- **TASK TO COMPLETE**: Which lines make up the answer? Those from the line with "Contrato entre MZA y la" through the end of the data; reproduce them exactly.

- **DATASET EXTRACT**:

::::::::::

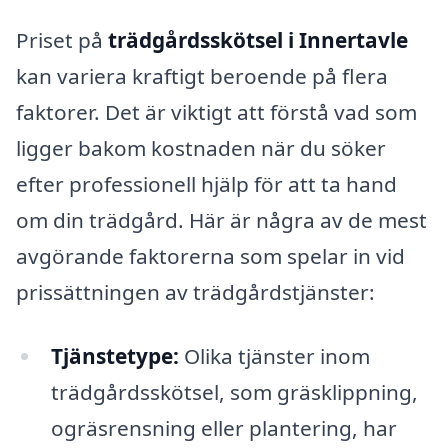
Priset på
trädgårdsskötsel i Innertavle
kan variera kraftigt beroende på flera
faktorer. Det är viktigt att förstå vad som
ligger bakom kostnaden när du söker
efter professionell hjälp för att ta hand
om din trädgård. Här är några av de mest
avgörande faktorerna som spelar in vid
prissättningen av trädgårdstjänster:
Tjänstetype:
Olika tjänster inom
trädgårdsskötsel, som gräsklippning,
ogräsrensning eller plantering, har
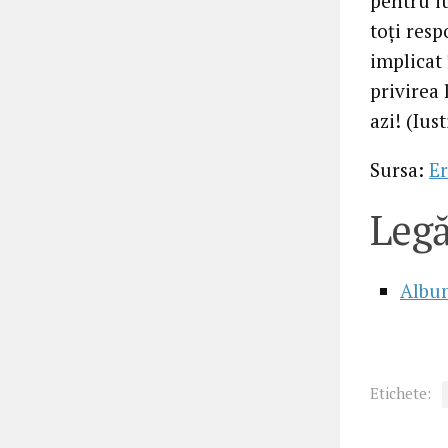
pentru i
toți resp
implicat 
privirea 
azi! (Ius
Sursa:
Er
Legă
Albu
Etichete:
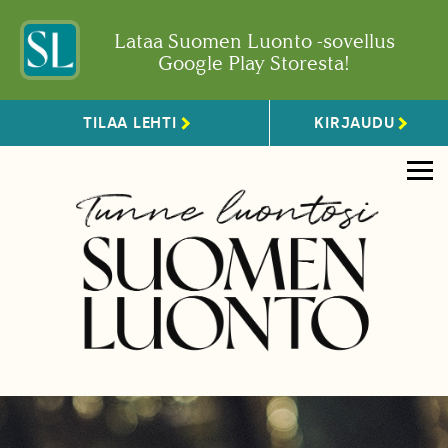
Lataa Suomen Luonto -sovellus
Google Play Storesta!
TILAA LEHTI
KIRJAUDU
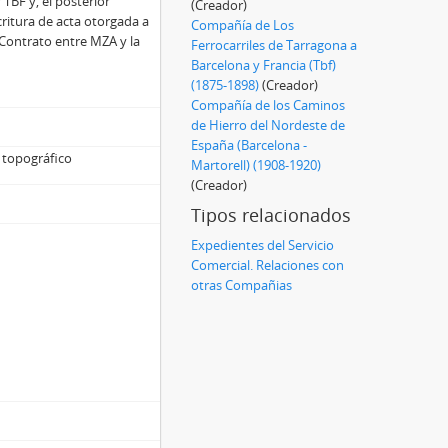
TBF y, el posterior
(Creador)
critura de acta otorgada a
Compañía de Los
 Contrato entre MZA y la
Ferrocarriles de Tarragona a
Barcelona y Francia (Tbf)
(1875-1898)
(Creador)
Compañía de los Caminos
de Hierro del Nordeste de
España (Barcelona -
 topográfico
Martorell) (1908-1920)
(Creador)
Tipos relacionados
Expedientes del Servicio
Comercial. Relaciones con
otras Compañias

::::::::::

- **EXERCISE RESPONSE**:
 Contrato entre MZA y la
Ferrocarriles de Tarragona a
Barcelona y Francia (Tbf)
(1875-1898)
(Creador)
Compañía de los Caminos
de Hierro del Nordeste de
España (Barcelona -
 topográfico
Martorell) (1908-1920)
(Creador)
Tipos relacionados
Expedientes del Servicio
Comercial. Relaciones con
otras Compañias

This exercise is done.